In [1]:
import pandas as pd
import numpy as np

In [2]:
df_stats = pd.read_csv("./match_stats/processed_ds/match_stats.csv", parse_dates=['date'])
df_matches = pd.read_csv("./matches/processed_ds/matches.csv", parse_dates=['date'])
df_ratings = pd.read_csv("./ratings/dataset/ratings.csv", parse_dates=['date'])
df_xg = pd.read_csv("./xg/processed_ds/xg.csv", parse_dates=['date'])

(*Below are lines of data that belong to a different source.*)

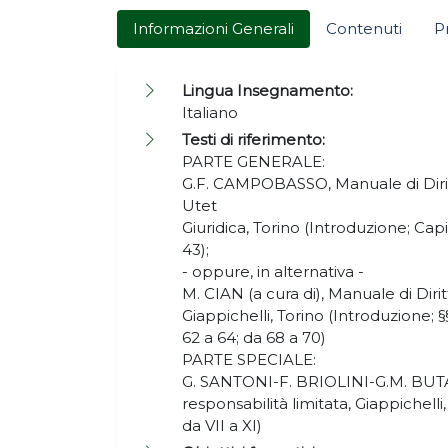
Informazioni Generali
Contenuti
P
Lingua Insegnamento:
Italiano
Testi di riferimento:
PARTE GENERALE:
G.F. CAMPOBASSO, Manuale di Dirit
Utet
Giuridica, Torino (Introduzione; Capit
43);
- oppure, in alternativa -
M. CIAN (a cura di), Manuale di Diri
Giappichelli, Torino (Introduzione; §§
62 a 64; da 68 a 70)
PARTE SPECIALE:
G. SANTONI-F. BRIOLINI-G.M. BUTA
responsabilità limitata, Giappichelli, 
da VII a XI)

# Making the team names consitent across the datasets

Defining a function to match similar team names together

In [3]:
# The following function receives a lists of words and maps the similar ones
# together; it is used to clean up string features by pinpointing the
# 'almost' similar words.
from difflib import SequenceMatcher

def similar(ref_words, words):
    result = dict()
    
    for similarity_ratio in np.arange(1, 0, -.1):
        for word in words:
            if pd.isna(word) or word in result.keys():
                continue

            for ref_word in ref_words:
                if pd.isna(ref_word):
                    continue
            
                similarity = SequenceMatcher(None, word, ref_word).ratio()
                if similarity_ratio <= similarity:
                    result[word] = ref_word
                    ref_words.remove(ref_word)
                    words.remove(word)
                    
    if words:
        result['UNMATCHED_TEAMS'] = words
    if ref_words:
        result['UNMATCHED_REF_TEAMS'] = ref_words
        
    return result

Taking the list of team names in 'stats' dataset as reference

In [4]:
refrence_team_names = (
    pd.melt(frame=df_stats, id_vars='date', value_vars=['home', 'away'])['value']
    .value_counts()).reset_index().rename(columns={
        'index': 'team_name',
        'value': 'match_count'
    })

refrence_team_names

Unnamed: 0,team_name,match_count
0,Valencia,190
1,Villarreal,190
2,Getafe,190
3,Athletic Bilbao,190
4,Alaves,190
5,Real Sociedad,190
6,Levante,190
7,Barcelona,190
8,Atletico Madrid,190
9,Celta Vigo,189


## matches dataset

In [5]:
df_matches_team_names = (
    pd.melt(frame=df_matches, id_vars='date', value_vars=['home', 'away'])['value']
    .value_counts()).reset_index().rename(columns={
        'index': 'team_name',
        'value': 'match_count'
    })

df_matches_team_names

Unnamed: 0,team_name,match_count
0,Real Madrid,190
1,Valencia,190
2,Celta,190
3,Getafe,190
4,Sevilla,190
5,Ath Bilbao,190
6,Barcelona,190
7,Levante,190
8,Villarreal,190
9,Betis,190


In [6]:
df_matches_team_similarities = similar(
    list(refrence_team_names['team_name']), 
    list(df_matches_team_names['team_name']))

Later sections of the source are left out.